◆ Try it ◆
Find how many lines of the listing below include the word "FREIXENET", then report the number by itself.

******************************

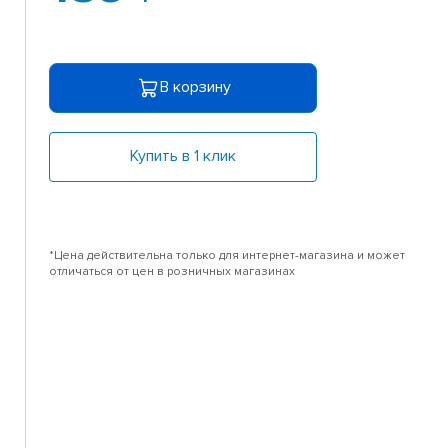
В корзину
Купить в 1 клик
*Цена действительна только для интернет-магазина и может
отличаться от цен в розничных магазинах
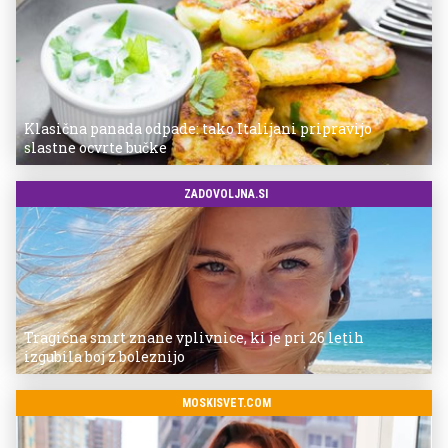
Klasična panada odpade: tako Italijani pripravijo
slastne ocvrte bučke
ZADOVOLJNA.SI
Tragična smrt znane vplivnice, ki je pri 26 letih
izgubila boj z boleznijo
MOSKISVET.COM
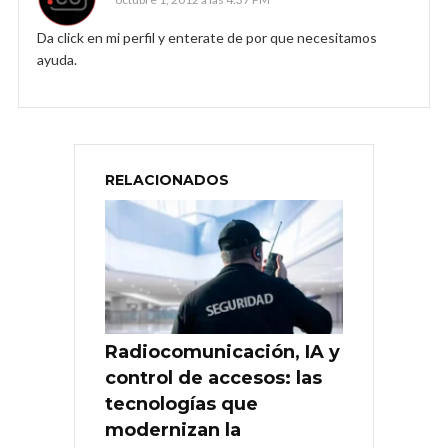
Da click en mi perfil y enterate de por que necesitamos
ayuda.
RELACIONADOS
Radiocomunicación, IA y
control de accesos: las
tecnologías que
modernizan la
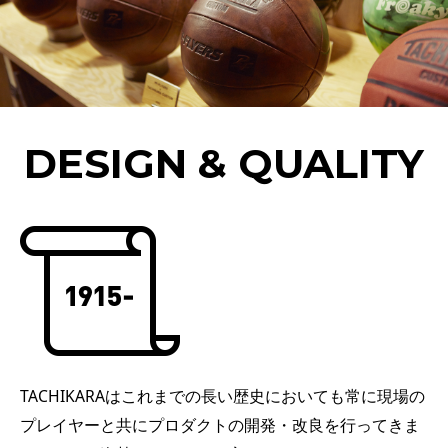
DESIGN & QUALITY
TACHIKARAはこれまでの長い歴史においても常に現場の
プレイヤーと共にプロダクトの開発・改良を行ってきま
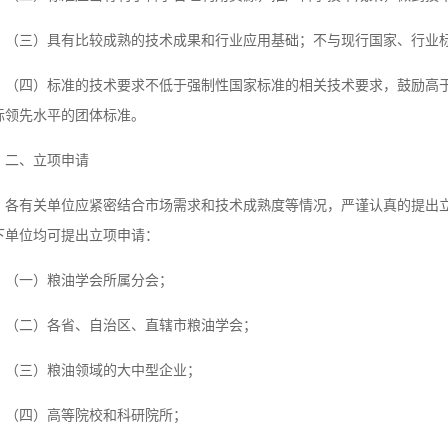
（三）具有比较成熟的技术成果和行业应用基础；不与现行国家、行业
（四）标准的技术要求不低于强制性国家标准的相关技术要求，鼓励高
际领先水平的团体标准。
二、立项申请
各有关单位应紧密结合市场需求和技术成熟度等情况，严谨认真的提出
下单位均可提出立项申请：
（一）粮油学会所属分会；
（二）各省、自治区、直辖市粮油学会；
（三）粮油领域的大中型企业；
（四）高等院校和科研院所；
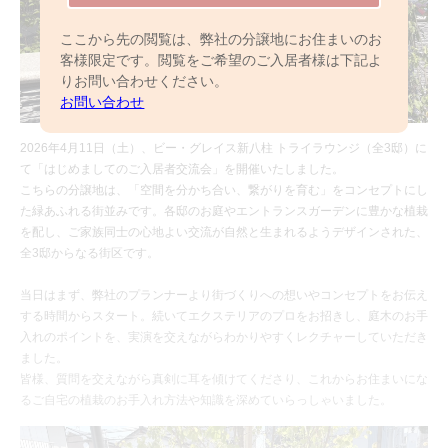
ここから先の閲覧は、弊社の分譲地にお住まいのお
客様限定です。閲覧をご希望のご入居者様は下記よ
りお問い合わせください。
お問い合わせ
2026年4月11日（土）、ビー・グレイス新八柱 トライラウンジ（全3邸）に
て「はじめましてのご入居者交流会」を開催いたしました。
こちらの分譲地は、「空間を分かち合い、繋がりを育む」をコンセプトにし
た緑あふれる街並みです。各邸のお庭やエントランスガーデンに豊かな植栽
を配し、ご家族同士の心地よい交流が自然と生まれるようデザインされた、
全3邸からなる街区です。
当日はまず、弊社のプランナーより街づくりへの想いやコンセプトをお伝え
する時間からスタート。続いてエクステリアのプロをお招きし、庭木のお手
入れのポイントを、実演を交えながらわかりやすくレクチャーしていただき
ました。
皆様、質問を交えながら真剣に耳を傾けてくださり、これからお住まいにな
るご自宅の植栽のお手入れ方法や知識を深めていらっしゃいました。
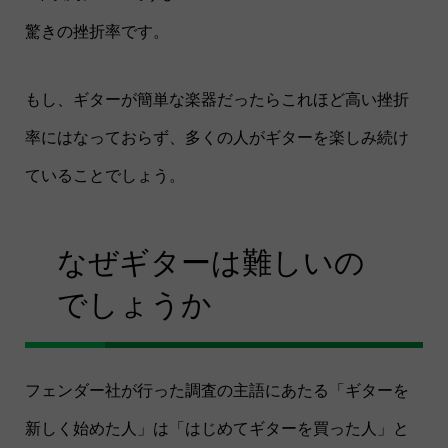
驚きの挫折率です。
もし、ギターが簡単な楽器だったらこれほど高い挫折
率にはなっておらず、多くの人がギターを楽しみ続け
ていることでしょう。
なぜギターは難しいの
でしょうか
フェンダー社が行った調査の主語にあたる「ギターを
新しく始めた人」は「はじめてギターを買った人」と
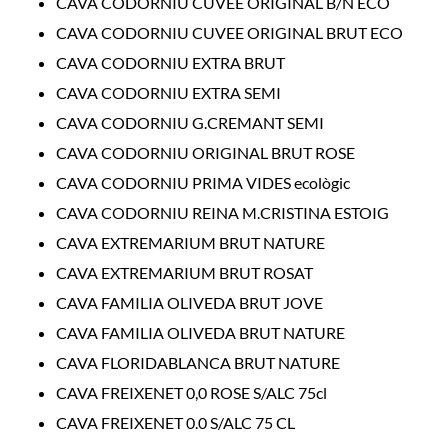
CAVA CODORNIU CUVEE ORIGINAL B/N ECO
CAVA CODORNIU CUVEE ORIGINAL BRUT ECO
CAVA CODORNIU EXTRA BRUT
CAVA CODORNIU EXTRA SEMI
CAVA CODORNIU G.CREMANT SEMI
CAVA CODORNIU ORIGINAL BRUT ROSE
CAVA CODORNIU PRIMA VIDES ecològic
CAVA CODORNIU REINA M.CRISTINA ESTOIG
CAVA EXTREMARIUM BRUT NATURE
CAVA EXTREMARIUM BRUT ROSAT
CAVA FAMILIA OLIVEDA BRUT JOVE
CAVA FAMILIA OLIVEDA BRUT NATURE
CAVA FLORIDABLANCA BRUT NATURE
CAVA FREIXENET 0,0 ROSE S/ALC 75cl
CAVA FREIXENET 0.0 S/ALC 75 CL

******************************

◆ Solution to this problem ◆
2